REQUIRED ACTION
From the records below, extract only the lines running from the line with "supplier management" to the line with "Start your Substack", both lines included, reproducing them exactly.

EXTRACTED ENTRIES
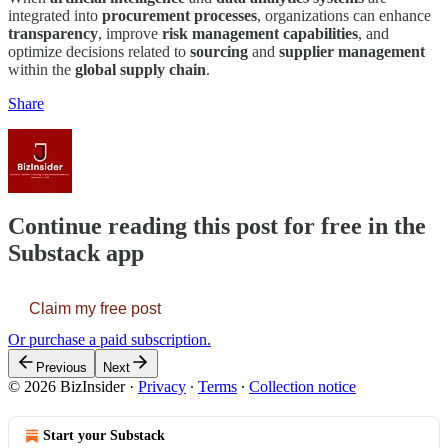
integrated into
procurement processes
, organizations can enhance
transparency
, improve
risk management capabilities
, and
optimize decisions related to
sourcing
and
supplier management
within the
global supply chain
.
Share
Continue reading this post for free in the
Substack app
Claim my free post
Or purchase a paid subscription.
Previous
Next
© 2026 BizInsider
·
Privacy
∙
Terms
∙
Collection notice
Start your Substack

* * *

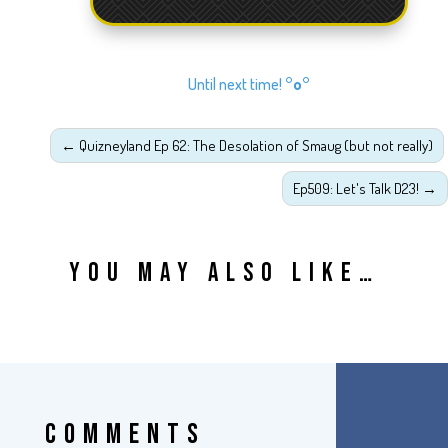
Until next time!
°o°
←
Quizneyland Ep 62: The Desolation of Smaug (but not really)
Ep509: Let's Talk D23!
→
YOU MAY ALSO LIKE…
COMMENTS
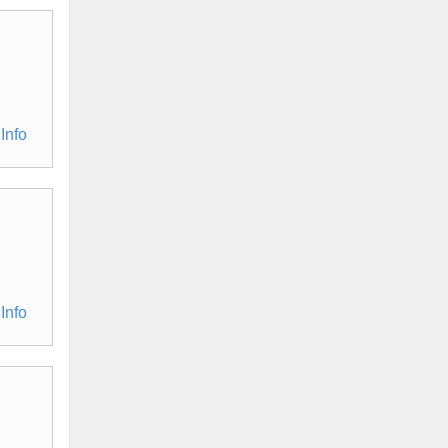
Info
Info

RESPONSE BELOW
supplier management
within the
global supply chain
.
Share
Continue reading this post for free in the
Substack app
Claim my free post
Or purchase a paid subscription.
Previous
Next
© 2026 BizInsider
·
Privacy
∙
Terms
∙
Collection notice
Start your Substack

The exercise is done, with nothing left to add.